For pure chat that's annoying but tolerable. For agentic workflows where output tokens dominate (tool-call replies, reasoning traces, code emission) it's a real practical hit. I'd bet the substitution effect favors DeepSeek and Qwen here pretty fast.
Gemini Pro 3.1 for agentic coding is still clumsy. It chews a lot, has a harder time with tools and interacting with the codebase. I haven't tried any 3.5 version, yet, though. The benchmarks look promising.
I'll note I like the Google models' prose better than any others at the moment, though. Even the small open models (Gemma 4 family) have excellent prose, relatively speaking, that doesn't stink of the LLMisms that I find so annoying about OpenAI (especially) and Anthropic models. So, I'll probably start using Gemini for writing API docs, even if all code is Claude.
My default AGENTS.md/CLAUDE.md/etc. is a few sentences from Strunk and White, to try to make all the models not suck at writing. It helps keep the models brief, but it doesn't actually make models with shitty prose have good prose. The relevant portion of my agents file is: "Omit needless words. Vigorous writing is concise. A sentence should contain no unnecessary words, a paragraph no unnecessary sentences, for the same reason that a drawing should have no unnecessary lines and a machine no unnecessary parts." Which might add up roughly the same as "be brief" in the weights, I don't know.
If you have a prompt that makes GPT a decent-to-good writer, I would like to see it.
Gemini produces decent-to-good prose without prompting, which improves if instructed to be concise. The other models, even the frontier models, do not have decent-to-good prose without prompting, and even with prompting, rarely elevate to what I would consider Good Enough. Part of this may be that GPT and Claude models get used a lot more heavily, and so I'm highly tuned into their idiosyncrasies. The heavy use of emojis, the click-bait headline style, etc. that they both use unprompted. All of that is repugnant to me, so anything that doesn't do all that by default, or at least not as aggressively, has a huge leg up.
I have been trying Gemini since 2.5 for coding.
It is the smartest for creative web stuff like HTML/CSS/JS.
But it has been very stubborn with following instructions like AGENTS.md.
And architecturally for large projects I tested, the code isn't on par with Opus 4.5+ and GPT 5.3+.
I would rather use DeepSeek 4 Flash on High (not max) than Gemini even if they had the same cost.
I currently use GPT 5.5 + DeepSeek 4 Flash.
BUT I didn't test Gemini 3.5 Flash yet. And it seems, from another comment in this post, that the Antigravity quota for is bricked for Google Pro plans which is the plan I have. So I don't have high hopes.

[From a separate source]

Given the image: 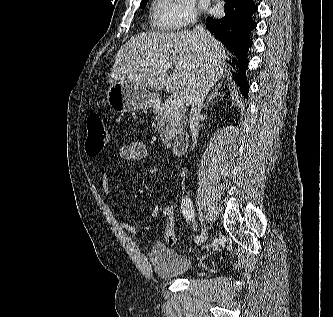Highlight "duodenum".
<instances>
[{"label":"duodenum","instance_id":"1","mask_svg":"<svg viewBox=\"0 0 333 317\" xmlns=\"http://www.w3.org/2000/svg\"><path fill=\"white\" fill-rule=\"evenodd\" d=\"M189 146V136L187 133L179 134L172 143V152L176 156L185 154Z\"/></svg>","mask_w":333,"mask_h":317}]
</instances>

What they did do in the keynote was spend a lot of time talking about their distribution advantage, and how they can own the consumer in search. But not a lot that will benefit partners or developers.
Basically, they released something broadly competitive with Sonnet 4.6, a new Omni model that seems interesting but unclear yet. They have completely ceded the frontier to OpenAI / Anthropic, and are saying "look for pro next month".
The best release since nano banana pro from Google has been Gemma.